First excavated as a source of sand and gravel, the Lipari landfill was later back-filled with municipal waste, household wastes, liquid and solid chemical wastes, and other industrial wastes. These included cleaning solvents, resins, paint and paint thinners, ester press cakes, phenol wastes and amine wastes. Operation of the landfill ended in 1971 because of nearby residents' complaints regarding odors, respiratory problems, headaches, nausea, and dying vegetation.

 

In 1985, a remedial investigation of the Lipari landfill conducted by EPA revealed hazardous levels of a chemical called bis chloroethyl ether (BCEE).
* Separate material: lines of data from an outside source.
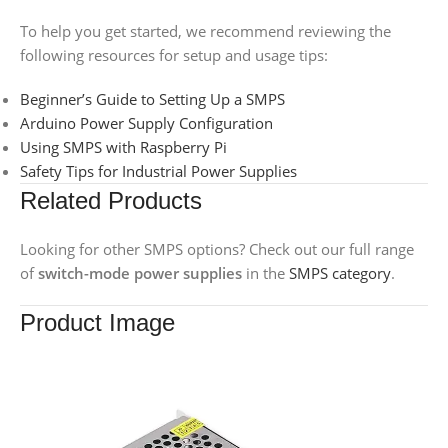
To help you get started, we recommend reviewing the
following resources for setup and usage tips:
Beginner’s Guide to Setting Up a SMPS
Arduino Power Supply Configuration
Using SMPS with Raspberry Pi
Safety Tips for Industrial Power Supplies
Related Products
Looking for other SMPS options? Check out our full range
of
switch-mode power supplies
in the
SMPS category
.
Product Image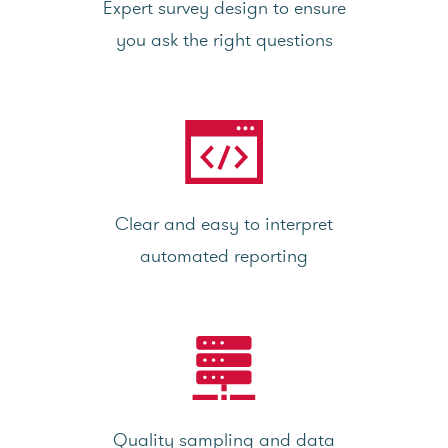
Expert survey design to ensure
you ask the right questions
Clear and easy to interpret
automated reporting
Quality sampling and data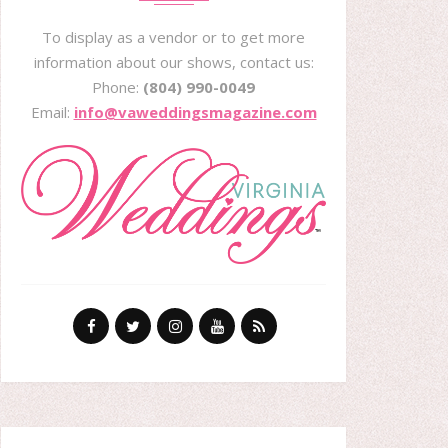
To display as a vendor or to get more
information about our shows, contact us:
Phone:
(804) 990-0049
Email:
info@vaweddingsmagazine.com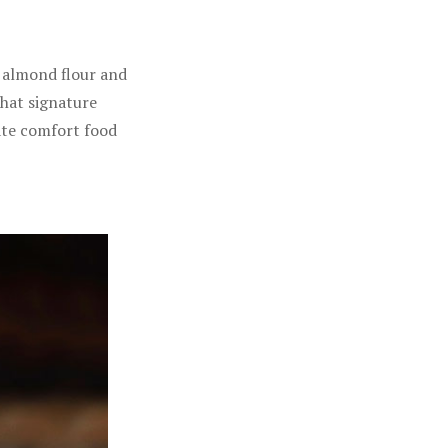
f almond flour and
that signature
mate comfort food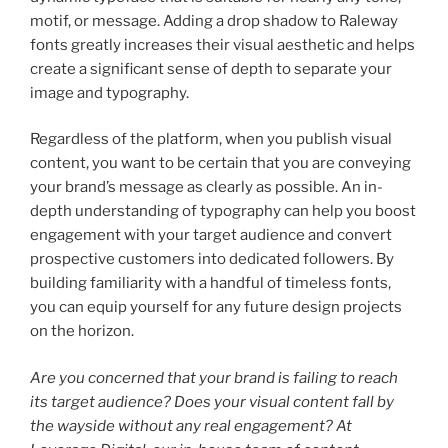
motif, or message. Adding a drop shadow to Raleway
fonts greatly increases their visual aesthetic and helps
create a significant sense of depth to separate your
image and typography.
Regardless of the platform, when you publish visual
content, you want to be certain that you are conveying
your brand’s message as clearly as possible. An in-
depth understanding of typography can help you boost
engagement with your target audience and convert
prospective customers into dedicated followers. By
building familiarity with a handful of timeless fonts,
you can equip yourself for any future design projects
on the horizon.
Are you concerned that your brand is failing to reach
its target audience? Does your visual content fall by
the wayside without any real engagement? At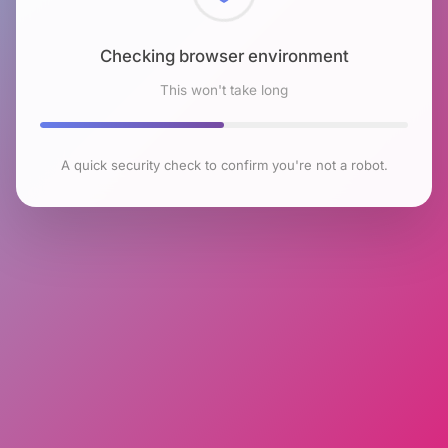
Checking browser environment
This won't take long
A quick security check to confirm you're not a robot.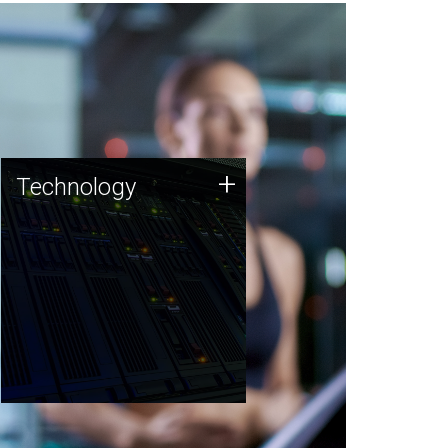
Technology
+
Technology
JCVI was built on a foundation
of technology strengths and
this tradition continues today.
Other chemicals identified by the investigators included benzene, toluene, methylene chloride, dichloroethane, formaldehyde, phenol, chromium, nickel, mercury, lead, selenium, arsenic, and silver.

 

The researchers said, "The real public health threat to residents near the contamination was likely due to volatile organic compounds-chemicals such as benzene and xylene that evaporate into the air and thus expose people nearby." Both have been associated with low birthweight in some animal studies.

 

Other studies have linked low birthweight offspring to men working with auto body solvents and working mothers exposed to polychlorinated biphenyls (PCBs). Low birthweight (an average decrease of 50 grams) was also shown in the newborns of homeowners in the Love Canal, N.Y., neighborhood.

 

*This is the August issue of the journal, which was delayed by publishing difficulties until today.